ISS Recommends Stockholders Vote FOR Election of Lisa Wipperman Heine and Joshua H. Levine

ISS Critiques Natus’ Chronic Underperformance and Abysmal Corporate Governance

ISS Faults Board for Lack of Oversight and Sees Need for Meaningful Change

Voce Urges Stockholders to Follow ISS’s Recommendation to Vote on the BLUE Card

SAN FRANCISCO--()--Voce Capital Management LLC (“Voce”), a long-term owner of Natus Medical Incorporated (Nasdaq: BABY) (“Natus” or the “Company”) and the owner of approximately 2.2% of its shares outstanding, today announced that leading proxy advisory firm Institutional Shareholder Services (“ISS”) has recommended that Natus stockholders vote FOR the election of both Voce nominees, Lisa Wipperman Heine and Joshua H. Levine, to Natus’ Board of Directors (the “Board”) at the upcoming Annual Meeting of Stockholders on June 22, 2018. Voce also urges Natus shareholders to vote on the BLUE proxy card FOR the removal of Chairman Robert Gunst and FOR the election of Mark Gilreath to replace Gunst as a Director.

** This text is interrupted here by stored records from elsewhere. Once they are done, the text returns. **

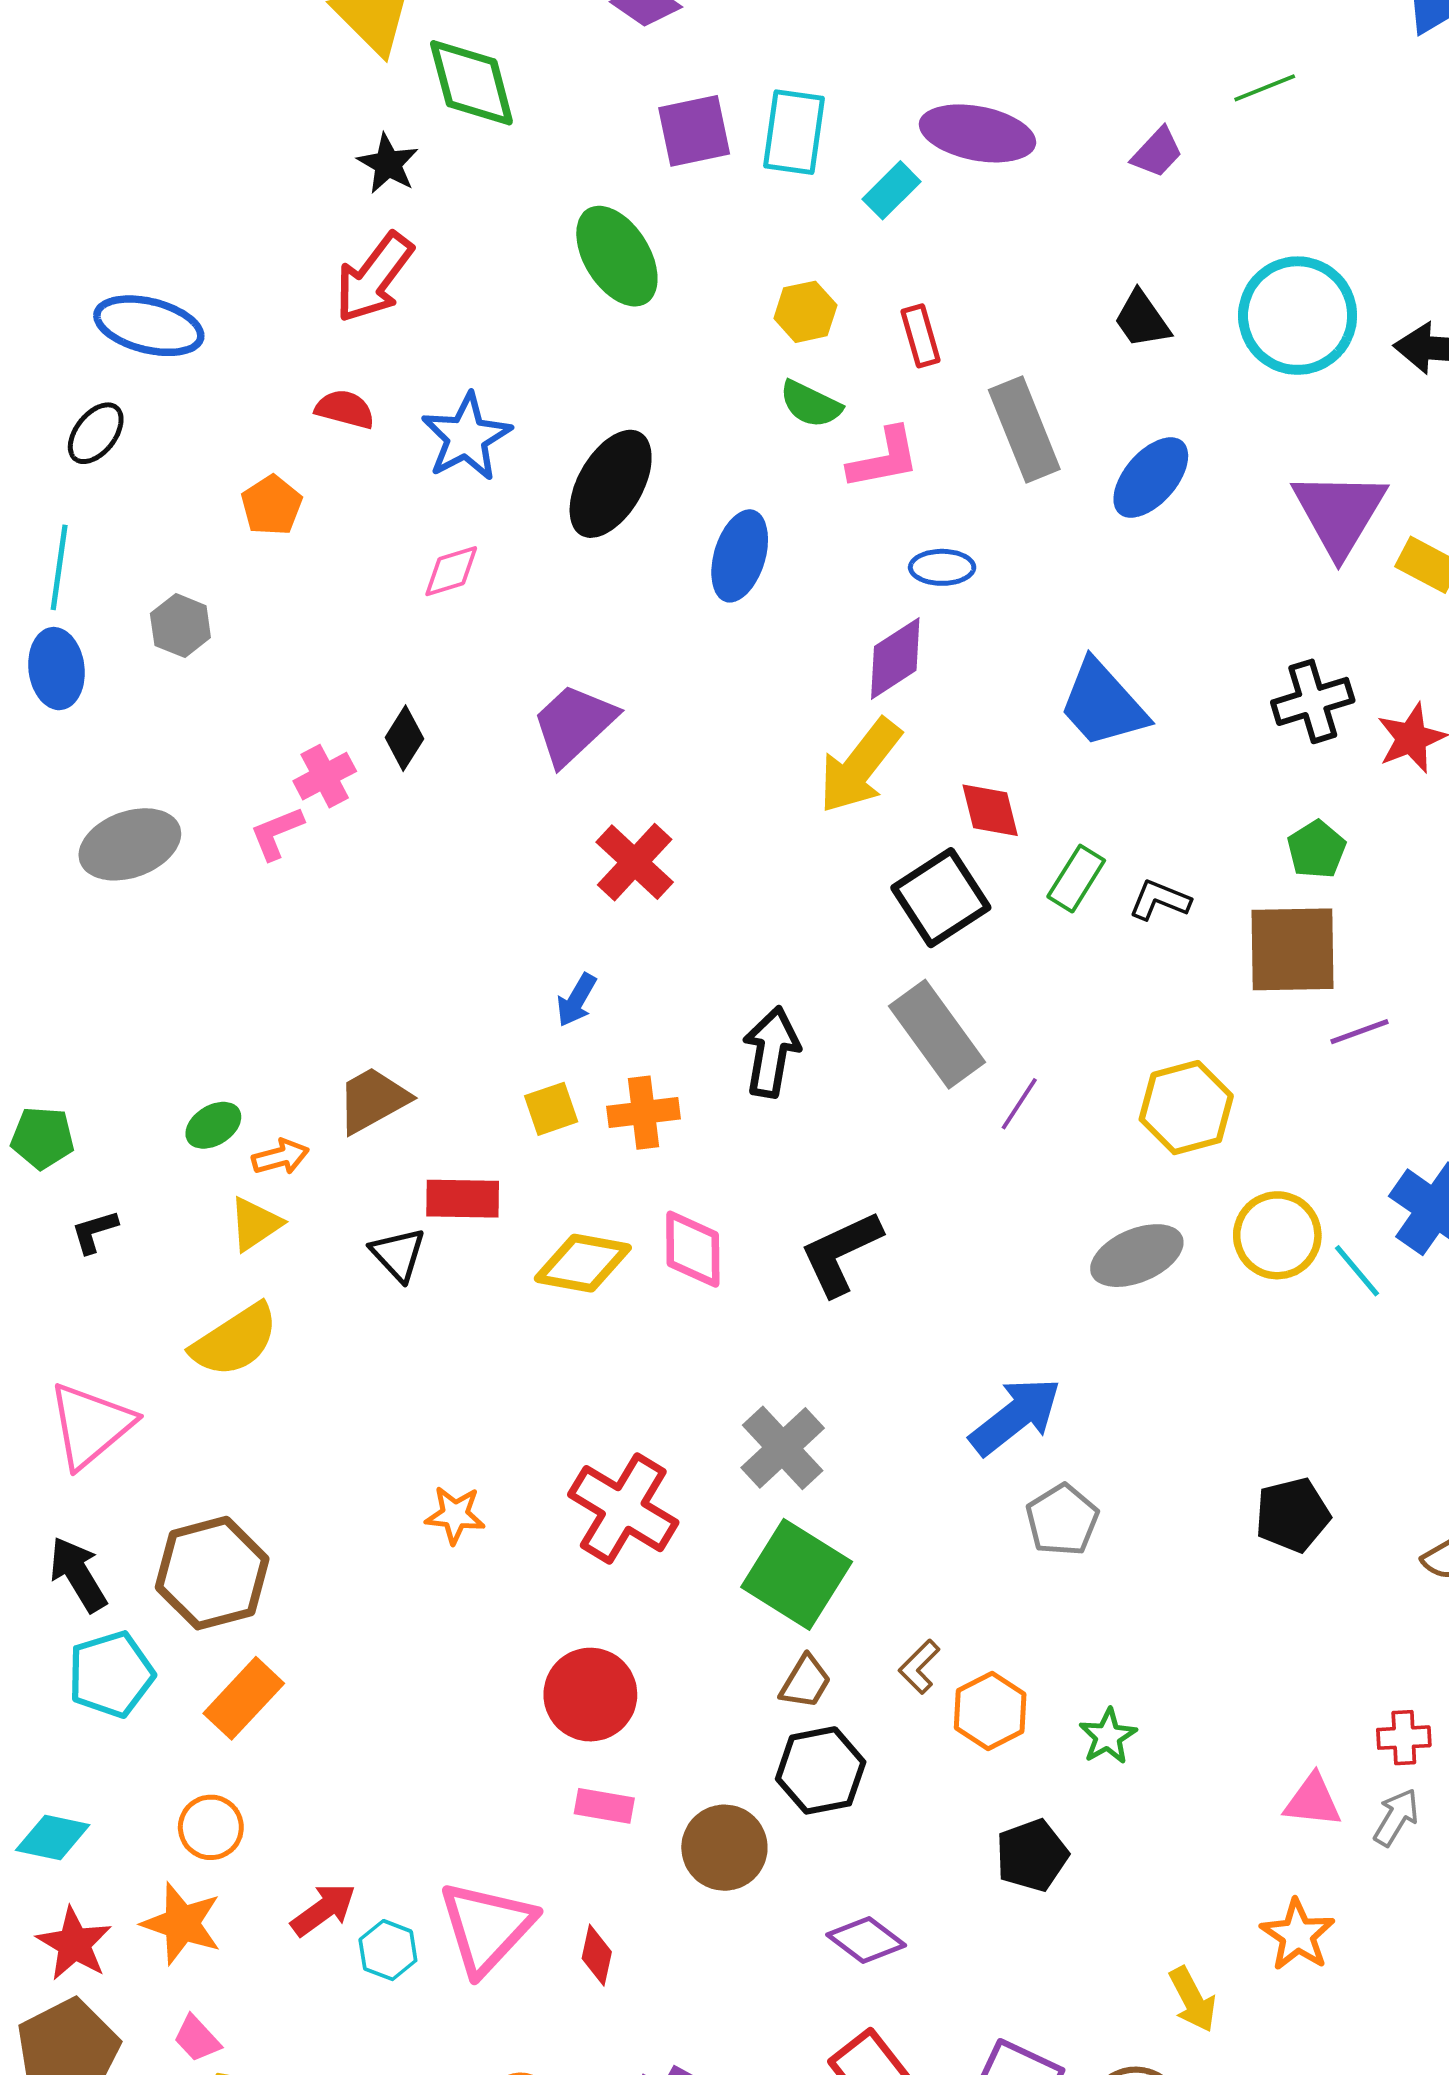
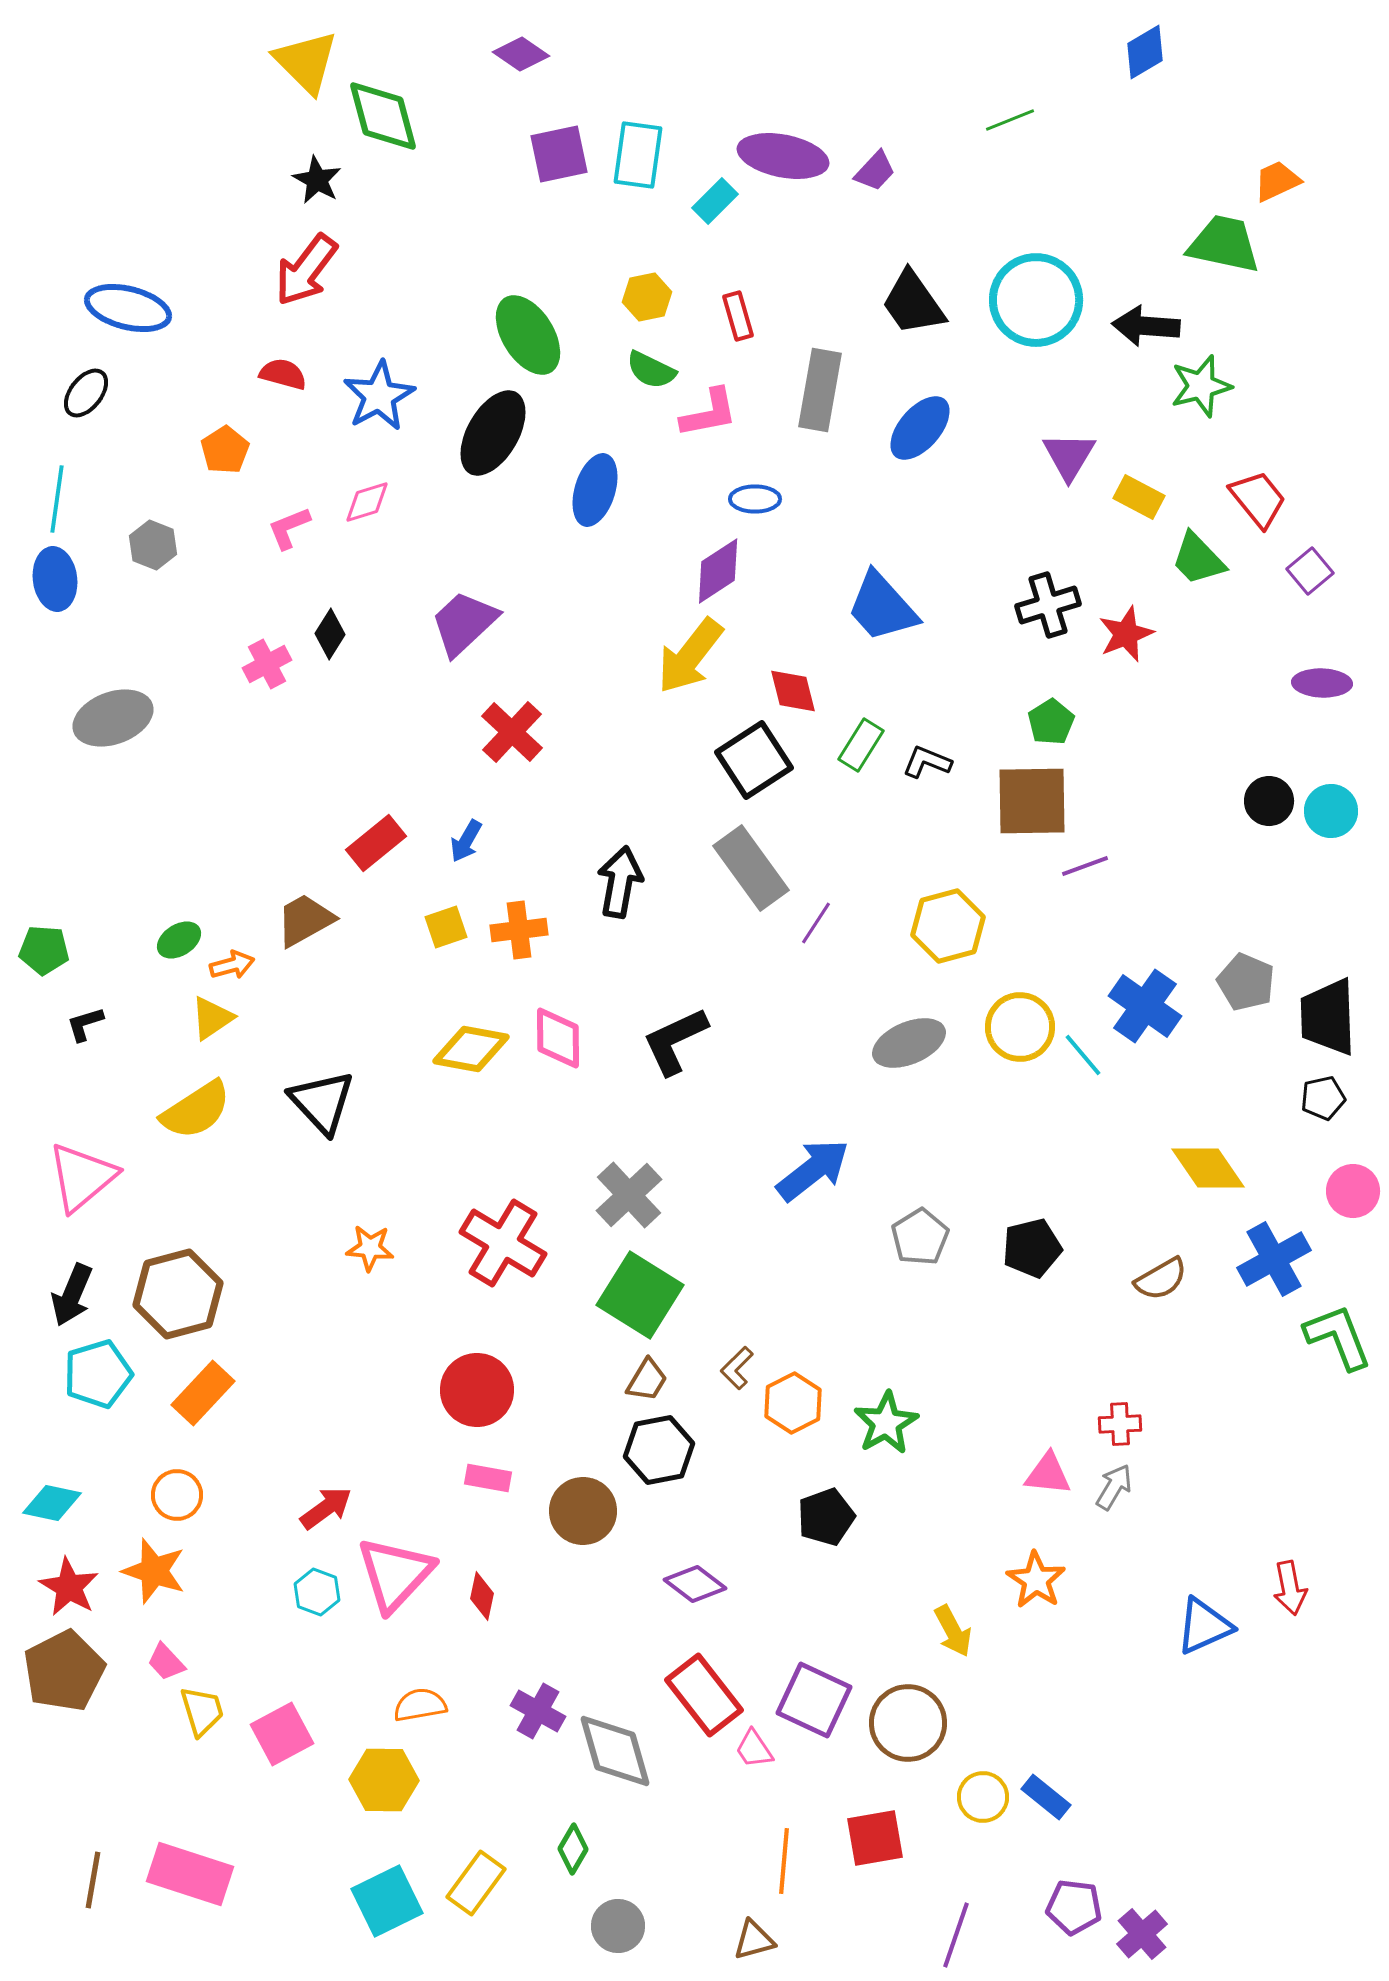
purple trapezoid: (1157, 152) -> (875, 171), moved
green ellipse: (617, 256) -> (528, 335), moved
black trapezoid: (1142, 319) -> (913, 303), size x1.4
gray rectangle: (1024, 429) -> (820, 390), turned 32
purple triangle: (1339, 513) -> (1069, 456), size x0.7
pink L-shape: (277, 833) -> (289, 528), moved
red rectangle: (463, 1199) -> (376, 843), moved, turned -40
black triangle: (398, 1254) -> (322, 1102), moved, size x1.5
gray pentagon: (1062, 1520) -> (920, 1237), moved
black arrow: (78, 1574) -> (72, 1295), turned -126
green star: (1108, 1736) -> (886, 1423), size x1.4
red arrow: (323, 1910) -> (326, 1508), moved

In its detailed report and findings, ISS affirmed Voce’s criticisms of the performance, strategy and corporate governance of Natus. ISS concluded that stockholders should therefore vote on the BLUE proxy card:1

  • “The dissident has presented a number of arguments that, as a whole, suggest that change at the board level is needed: the company's near-term returns have significantly lagged peers as its fundamental performance has been weak, yet the board has not overseen sufficient change, either to strategy or execution, which could give investors confidence that the company has returned to the proper trajectory. Moreover, the board's recent refreshment appears to have been reactive to the dissident campaign rather than part of a more thoughtful and proactive process. As such, votes on the dissident (BLUE) card for nominees Heine and Levine appear warranted.”
  • “For more than two years, the company has demonstrated weak revenue growth and disappointing margins, while giving investors optimistic guidance…As such, shareholders may question whether the board is properly overseeing management.”
  • “(The) dissident has many ideas which seem logical. These include less focus on M&A and more attention to profitability; to help accomplish these, the dissident advocates adding a chief operating officer and thoroughly examining R&D spending. The dissident's recommendations about corporate governance, such as de-classifying the board, targeting executive compensation at peer median, and putting in place performance hurdles for long-term executive compensation, also would appear beneficial to all shareholders.”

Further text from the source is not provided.